双层因果多用途发展方案的高效干预算法 (Intervention Efficient Algorithm for Two-Stage Causal MDPs) - 专知论文

会员服务 ·

0

可辨认的 · 图 · 示例 · Atom（文本编辑器） · SimPLe ·

2021 年 11 月 1 日

Intervention Efficient Algorithm for Two-Stage Causal MDPs

翻译：双层因果多用途发展方案的高效干预算法

Rahul Madhavan,Aurghya Maiti,Gaurav Sinha,Siddharth Barman

from arxiv, 29 pages

We study Markov Decision Processes (MDP) wherein states correspond to causal graphs that stochastically generate rewards. In this setup, the learner's goal is to identify atomic interventions that lead to high rewards by intervening on variables at each state.
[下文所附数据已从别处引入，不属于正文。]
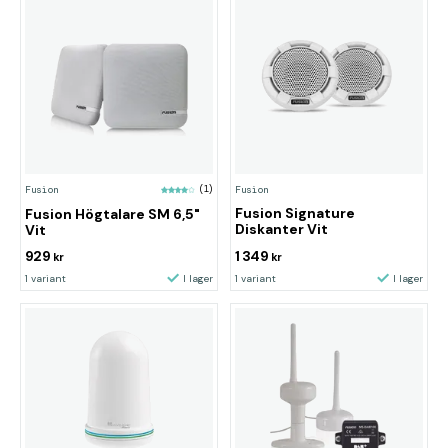
Fusion
Fusion
(1)
Fusion Signature
Fusion Högtalare SM 6,5"
Diskanter Vit
Vit
929
1 349
kr
kr
1 variant
I lager
1 variant
I lager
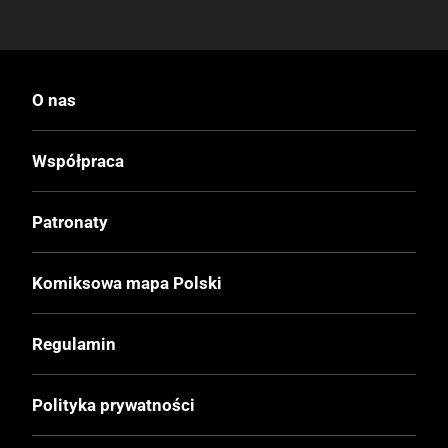
O nas
Współpraca
Patronaty
Komiksowa mapa Polski
Regulamin
Polityka prywatności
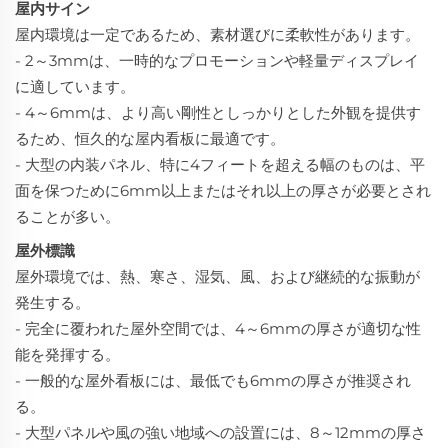
屋内サイン
屋内環境は一定であるため、素材選びに柔軟性があります。
- 2～3mmは、一時的なプロモーションや軽量ディスプレイ
に適しています。
- 4～6mmは、より高い剛性としっかりとした外観を提供す
るため、恒久的な屋内看板に最適です。
- 大型の内装パネル、特に4フィートを超える幅のものは、平
面を保つために6mm以上またはそれ以上の厚さが必要とされ
ることが多い。
屋外標識
屋外環境では、熱、寒さ、湿気、風、および継続的な振動が
発生する。
- 完全に覆われた屋外空間では、4～6mmの厚さが適切な性
能を発揮する。
- 一般的な屋外看板には、最低でも6mmの厚さが推奨され
る。
- 大型パネルや風の強い地域への設置には、8～12mmの厚さ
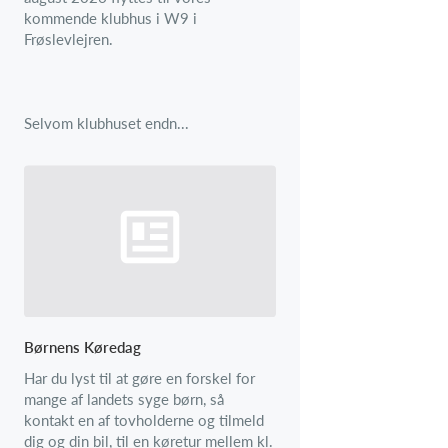
kommende klubhus i W9 i
Frøslevlejren.
Selvom klubhuset endn...
Børnens Køredag
Har du lyst til at gøre en forskel for
mange af landets syge børn, så
kontakt en af tovholderne og tilmeld
dig og din bil, til en køretur mellem kl.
Generalizing the recent causal-bandit framework, the current work develops (simple) regret minimization guarantees for two-stage causal MDPs, with parallel causal graph at each state. We propose an algorithm that achieves an instance dependent regret bound. A key feature of our algorithm is that it utilizes convex optimization to address the exploration problem. We identify classes of instances wherein our regret guarantee is essentially tight, and experimentally validate our theoretical results.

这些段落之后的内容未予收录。